Prince Kimera with his British wife, Carol, whom he married secretly in London.


I think the Kabaka hoped that some of this lack of inhibition would rub off on his daughter. He went so far as to have a swimming pool built for Magdalene to take the two girls swimming every day, which was good therapy for their wasted leg muscles. It goes without saying that Lynn swam like a fish.

Princess Dorothy made her debut at the nursery school in a wheelchair pushed by one of the Kabaka’s askaris. Magdalene promptly sent her home and told her to come back when she was prepared to walk from the new Twekobe. Magdalene was appalled that in contrast to the wiry, energetic Lynn, the princess was grossly overweight and torpid, and she lost no time in letting the Kabaka know.

His faith in Mrs Prior was such that her word was law where his daughter was concerned. He issued her instructions on diet and exercise as though they were his own, but once Dorothy was back with her mother and the elderly women comprising Nnabagereka’s staff, she carried on as usual.

The full power of Magdalene’s position came into play over Nnabagereka’s little boy. One day, the Nnabagereka decided to send him to the nursery school, and he hardly settled in when Magdalene received a phone call from the Kabaka to the effect that unless she returned the child to his mother immediately, askaris would be sent to remove him. The Kabaka was so used to having people jump to carry out his orders that it is not difficult to imagine his shock at being defied by an independent, democratic cockney.

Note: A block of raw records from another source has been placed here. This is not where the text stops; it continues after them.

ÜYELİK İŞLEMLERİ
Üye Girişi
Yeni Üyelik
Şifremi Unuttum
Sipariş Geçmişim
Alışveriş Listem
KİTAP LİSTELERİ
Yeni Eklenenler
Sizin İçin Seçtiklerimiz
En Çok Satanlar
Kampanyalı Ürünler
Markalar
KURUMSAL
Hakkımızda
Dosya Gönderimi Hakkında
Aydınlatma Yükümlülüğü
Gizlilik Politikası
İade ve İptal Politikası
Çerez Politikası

Magdalene told him that any askaris coming to remove a child from her school would first have to deal with her, and that she was repelled at the idea of anybody venting such spite on a harmless little boy. It was useless for the Kabaka to argue that the thought of that particular child upset him. Magdalene bluntly told him to confine his thoughts to other things, adding for good measure that if there was anymore nonsense she was walking off the job. Nnabagereka’s son was allowed to stay and continued as a pupil along with the rest.

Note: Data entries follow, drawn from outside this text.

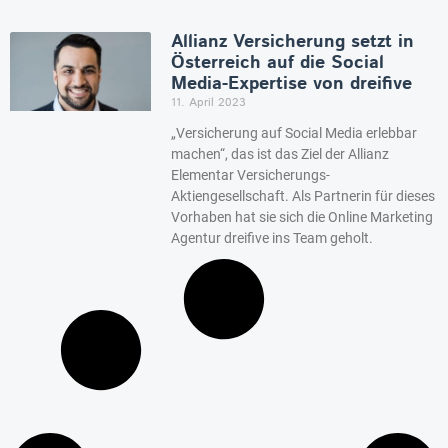
Allianz Versicherung setzt in
Österreich auf die Social
Media-Expertise von dreifive
11. April 2023
„Versicherung auf Social Media erlebbar
machen“, das ist das Ziel der Allianz
Elementar Versicherungs-
Aktiengesellschaft. Als Partnerin für dieses
Vorhaben hat sie sich die Online Marketing
Agentur dreifive ins Team geholt.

It did not matter that all the children attending the nursery school eventually spoke cockney-flavoured English. Magdalene’s two assistants, former nannies to the Kabaka and his brothers, ensured that they spoke the classic Luganda of the court, and knew their Luganda history. More importantly, Magdalene turned learning into fun, so that by the time the children moved on to primary school they could already read and write.

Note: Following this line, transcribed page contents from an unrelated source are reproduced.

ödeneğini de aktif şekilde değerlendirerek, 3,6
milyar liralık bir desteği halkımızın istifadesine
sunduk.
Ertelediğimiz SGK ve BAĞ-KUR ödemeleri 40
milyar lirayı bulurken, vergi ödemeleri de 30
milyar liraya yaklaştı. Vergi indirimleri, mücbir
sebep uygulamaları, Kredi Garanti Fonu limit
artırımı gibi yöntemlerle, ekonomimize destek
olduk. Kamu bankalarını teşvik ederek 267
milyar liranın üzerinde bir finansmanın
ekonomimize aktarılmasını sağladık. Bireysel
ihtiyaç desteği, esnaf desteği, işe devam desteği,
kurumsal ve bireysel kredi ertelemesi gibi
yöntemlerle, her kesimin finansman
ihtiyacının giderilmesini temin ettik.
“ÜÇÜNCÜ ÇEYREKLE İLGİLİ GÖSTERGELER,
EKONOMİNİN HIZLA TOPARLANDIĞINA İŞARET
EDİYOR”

Another more riveting scandal than anything to do with Nnabagereka was Prince Henry Kimera’s secret marriage to a London chambermaid.

The secret was blown after “Princess” Carol appeared in the pages of The People, a British Sunday tabloid, purporting to be starving since being abandoned by her blue-blooded African husband. To emphasise the point, she was pictured in full-length dinner gown, tiara and dangling earrings, dolefully cutting bread and cheese for her supper.

The British newspapers were regularly flown into Uganda in those days, and the story was soon picked up by our local press.

Prince Kimera had not long been back in the country, and he was knocked sideways by the distorted revelations concerning his private life. He who gladly took a job selling life insurance to keep body and soul together could not recognise himself in the rich heartless philanderer portrayed by The People nor could anybody who knew him. How he came to marry Carol was never made clear. It was enough that he had. Up at the palace, there was consternation especially when the next issue of The People announced that one of their reporters was accompanying Carol to Uganda to confront her husband and put her case before the Kabaka.